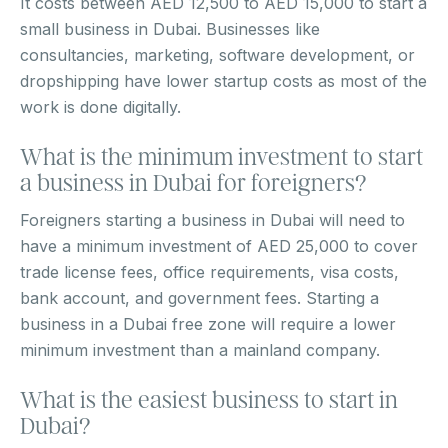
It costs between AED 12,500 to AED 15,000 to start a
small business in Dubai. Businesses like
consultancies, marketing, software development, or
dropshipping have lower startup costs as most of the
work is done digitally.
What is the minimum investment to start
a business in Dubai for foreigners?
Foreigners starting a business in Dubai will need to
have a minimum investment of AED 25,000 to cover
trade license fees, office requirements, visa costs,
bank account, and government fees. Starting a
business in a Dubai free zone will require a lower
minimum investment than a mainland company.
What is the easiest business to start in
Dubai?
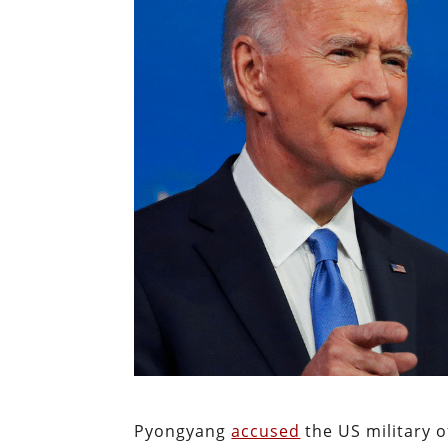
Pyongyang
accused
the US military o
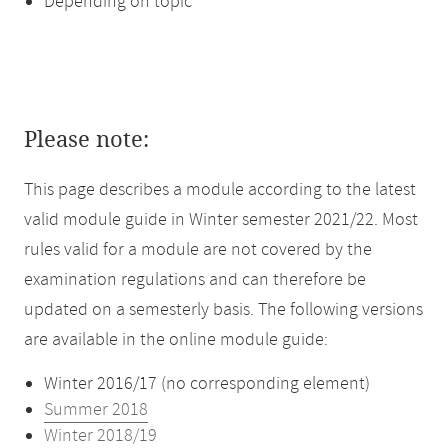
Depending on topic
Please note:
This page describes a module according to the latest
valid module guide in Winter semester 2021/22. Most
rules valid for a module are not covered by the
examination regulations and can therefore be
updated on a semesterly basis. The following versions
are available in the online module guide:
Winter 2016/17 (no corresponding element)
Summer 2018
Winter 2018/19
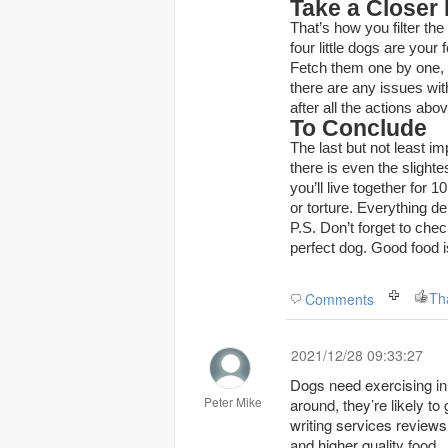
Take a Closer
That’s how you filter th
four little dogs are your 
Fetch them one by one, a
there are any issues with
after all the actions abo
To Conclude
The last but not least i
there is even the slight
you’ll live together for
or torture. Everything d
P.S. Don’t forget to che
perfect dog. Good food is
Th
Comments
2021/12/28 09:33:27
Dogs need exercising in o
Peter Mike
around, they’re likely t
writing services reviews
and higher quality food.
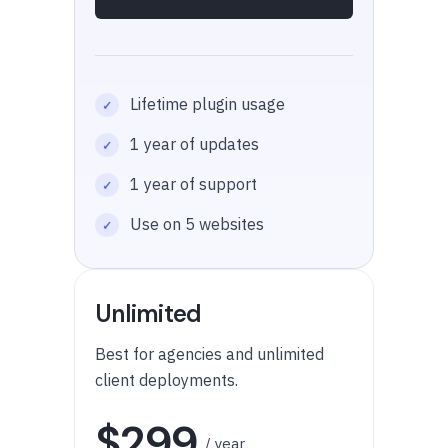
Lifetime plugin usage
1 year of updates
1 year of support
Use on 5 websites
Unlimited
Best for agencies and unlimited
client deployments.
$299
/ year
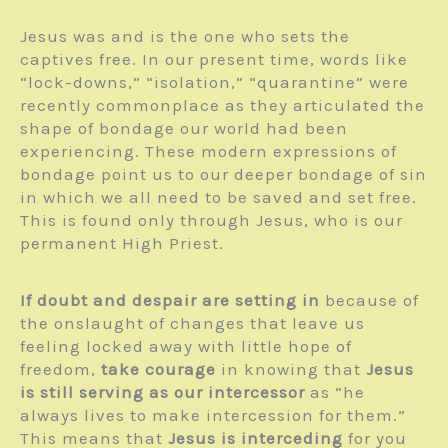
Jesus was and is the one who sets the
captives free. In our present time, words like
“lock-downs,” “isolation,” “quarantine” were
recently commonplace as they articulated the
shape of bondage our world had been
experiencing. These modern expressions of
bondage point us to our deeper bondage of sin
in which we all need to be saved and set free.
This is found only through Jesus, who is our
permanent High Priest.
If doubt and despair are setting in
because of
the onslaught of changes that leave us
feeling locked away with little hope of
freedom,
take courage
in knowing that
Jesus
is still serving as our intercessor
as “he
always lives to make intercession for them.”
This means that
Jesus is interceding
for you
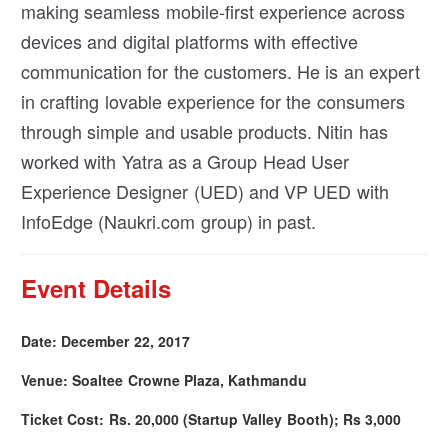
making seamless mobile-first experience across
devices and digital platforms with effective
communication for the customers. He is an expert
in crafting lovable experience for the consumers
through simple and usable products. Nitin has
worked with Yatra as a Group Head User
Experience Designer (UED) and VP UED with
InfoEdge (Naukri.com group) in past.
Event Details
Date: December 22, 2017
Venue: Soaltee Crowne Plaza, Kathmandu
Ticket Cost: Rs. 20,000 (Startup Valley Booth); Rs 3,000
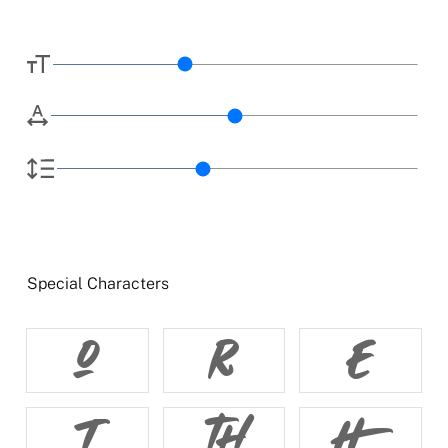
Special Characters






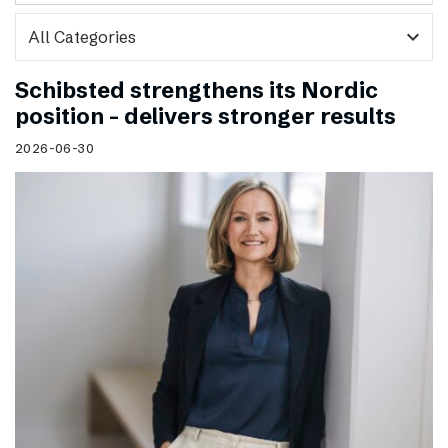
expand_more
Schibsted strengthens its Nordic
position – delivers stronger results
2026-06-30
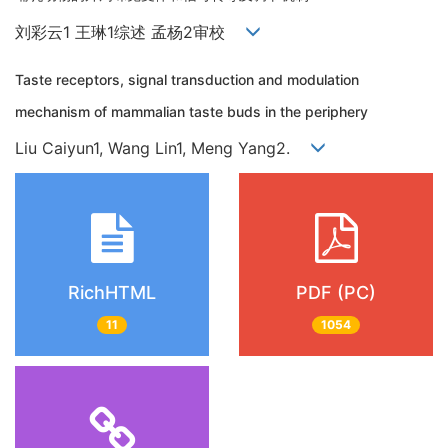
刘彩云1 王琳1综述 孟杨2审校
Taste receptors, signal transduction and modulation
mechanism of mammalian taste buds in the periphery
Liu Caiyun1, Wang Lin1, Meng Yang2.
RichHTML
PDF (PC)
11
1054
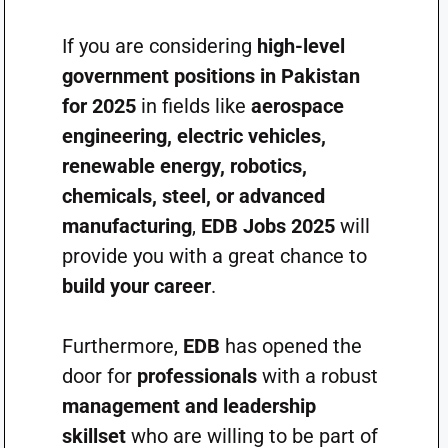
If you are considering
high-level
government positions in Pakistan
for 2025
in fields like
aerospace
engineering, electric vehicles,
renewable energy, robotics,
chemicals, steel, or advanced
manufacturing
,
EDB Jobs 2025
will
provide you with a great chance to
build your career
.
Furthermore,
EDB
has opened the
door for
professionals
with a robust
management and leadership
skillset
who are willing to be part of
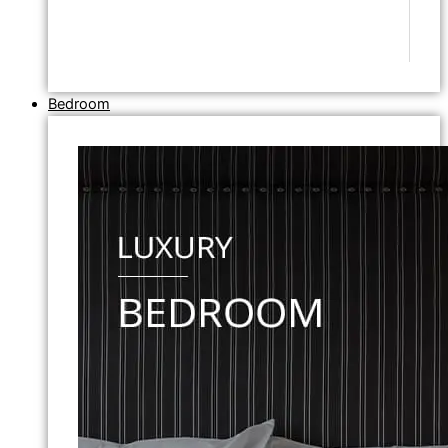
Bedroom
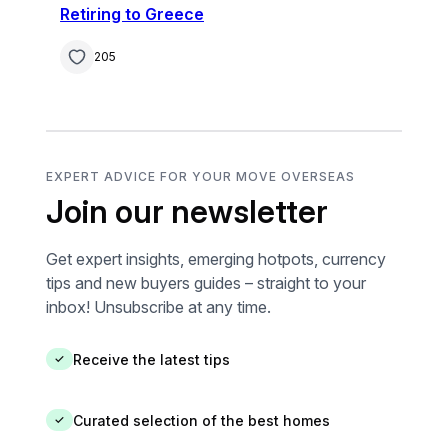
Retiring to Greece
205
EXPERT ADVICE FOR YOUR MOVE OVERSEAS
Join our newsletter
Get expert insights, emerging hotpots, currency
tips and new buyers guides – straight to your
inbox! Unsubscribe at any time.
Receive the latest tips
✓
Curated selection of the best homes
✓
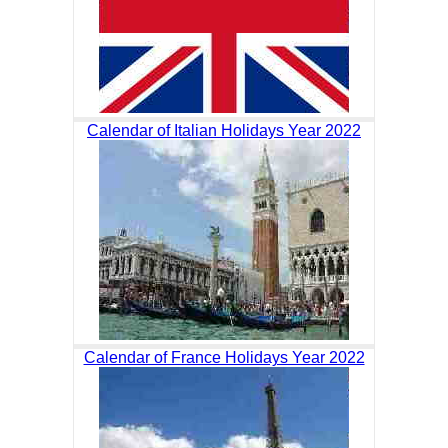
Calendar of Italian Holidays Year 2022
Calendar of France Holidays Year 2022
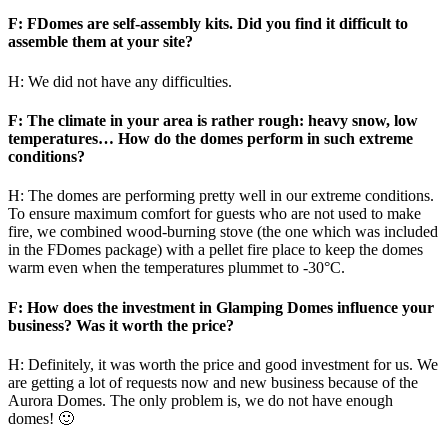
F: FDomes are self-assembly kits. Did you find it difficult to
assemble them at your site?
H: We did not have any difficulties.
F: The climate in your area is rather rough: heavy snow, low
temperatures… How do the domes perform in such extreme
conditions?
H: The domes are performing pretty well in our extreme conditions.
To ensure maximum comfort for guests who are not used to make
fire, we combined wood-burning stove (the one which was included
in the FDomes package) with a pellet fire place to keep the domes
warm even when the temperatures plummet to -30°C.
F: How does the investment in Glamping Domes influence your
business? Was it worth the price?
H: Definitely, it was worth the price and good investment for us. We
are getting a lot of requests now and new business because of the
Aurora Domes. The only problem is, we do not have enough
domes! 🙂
• • • • • • •
**PROBLEM TO WORK ON**
Copy out every line in the records where the word "them" is found.

**EXERCISE ANSWER**
Fetch them one by one, a
always lives to make intercession for them.”
assemble them at your site?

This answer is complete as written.